Using Temporal Logic

Defining Abstractions

Abstractions are always defined at the statement level, which means that you cannot directly define control-flow abstractions with this method. This, however, does not appear to be a restriction, and it has the benefit of significantly simplifying the model extraction process and the definition of abstractions. What abstractions are used is completely up to the user and is not restricted by the model extractor. For guidance and inspiration, check the set of examples of test harness definitions that comes with the standard Modex distribution.

The model extractor starts by preprocessing each C source file that is mentioned in a test harness %F command. It calls the standard C preprocessor to do this. Since this is usually the first action that is executed, it is also the first thing that can fail. It can fail, for instance, if there are missing compiler directives, missing header files, syntax-errors in the C code, etc. The errors are often reported as appearing in a file with the extension .I which is intermediate version of the source file that is generated by the model extractor. As a rule, first make sure that you can compile the C sources with the regular C compiler, before trying to extract models from them. The model extractor is a little more forgiving for certain types of omissions or errors, but it too has its limits of course.

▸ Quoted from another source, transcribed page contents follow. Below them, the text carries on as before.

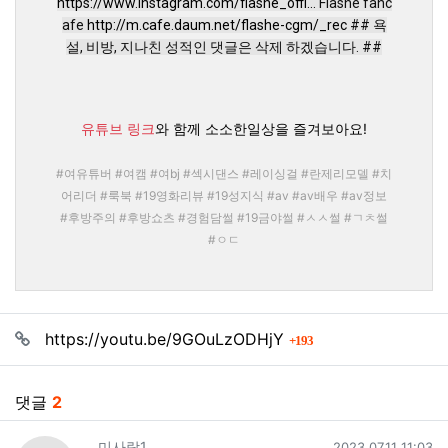
https://www.instagram.com/flashe_offi...
Flashe fanc
afe
http://m.cafe.daum.net/flashe-cgm/_rec
## 욕
설, 비방, 지나친 성적인 댓글은 삭제 하겠습니다. ##
유튜브 링크
와 함께 소소한일상을 즐겨보아요!
#여유튜버 #여캠 #여bj #섹시댄스 #레이싱걸 #란제리모델 #치
어리더 #룩북 #19영화리뷰 #19성지식 #av #av배우 #av정보
#후방주의 #후방쇼츠 #경험담썰 #19금야썰 #ㅅㅅ썰 #ㄱㅊ썰
#ㅇㄷ
관련자료
회 연결
https://youtu.be/9GOuLzODHjY
193
댓글
2
작성일
미사랑1
2023.07.11 11:03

The result of a successful preprocessing step is placed in a temporary file with extension .M, where future calls on the model extractor will look for it. (An intermediate version with extension .I is removed more quickly.)

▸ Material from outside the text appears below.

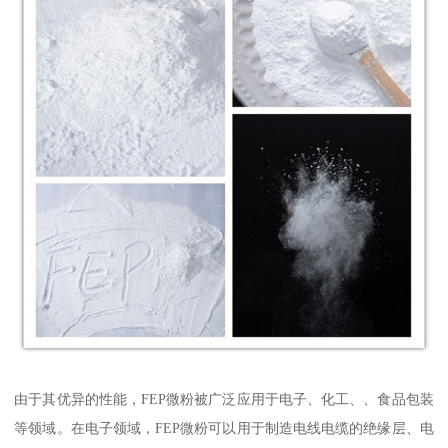
由于其优异的性能，FEP微粉被广泛应用于电子、化工、、食品包装
等领域。在电子领域，FEP微粉可以用于制造电线电缆的绝缘层、电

Next, the model extractor will parse the preprocessed file to prepare for model extraction. Errors can be reported in this phase as well. The most common causes will be missing type declarations (caused by missing header files), syntax errors, etc. Missing information can be provided in %D segments. The extractor by default will try to ignore system header files, to avoid trapping lots of unnecessary data and declarations. In most cases this works well, but in some cases there are critical type declarations in the system header files that must be picked up. In those cases the model extractor can be forced to read and interpret all header files by calling it with option -z.

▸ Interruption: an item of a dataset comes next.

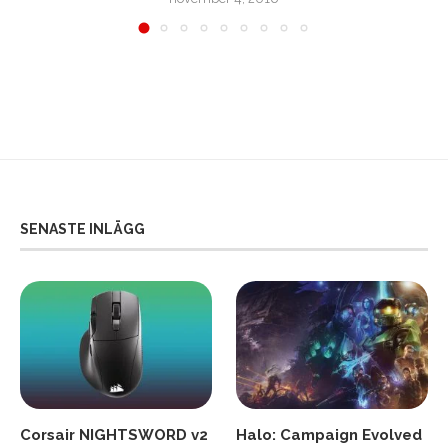
SENASTE INLÄGG
Corsair NIGHTSWORD v2
Halo: Campaign Evolved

If all is well, the model extractor will generate a number of files with portions of the extracted code. The main file among these is a file with extension .drv (driver). Another file has extension .cln which is a script to cleanup (remove) all temporary files that were generated. The third file used has the extension .run, and it contains a script that can be executed to perform the actual verification. If the model extractor is invoked with the argument -run then this script will be called automatically as soon as the model extraction is completed.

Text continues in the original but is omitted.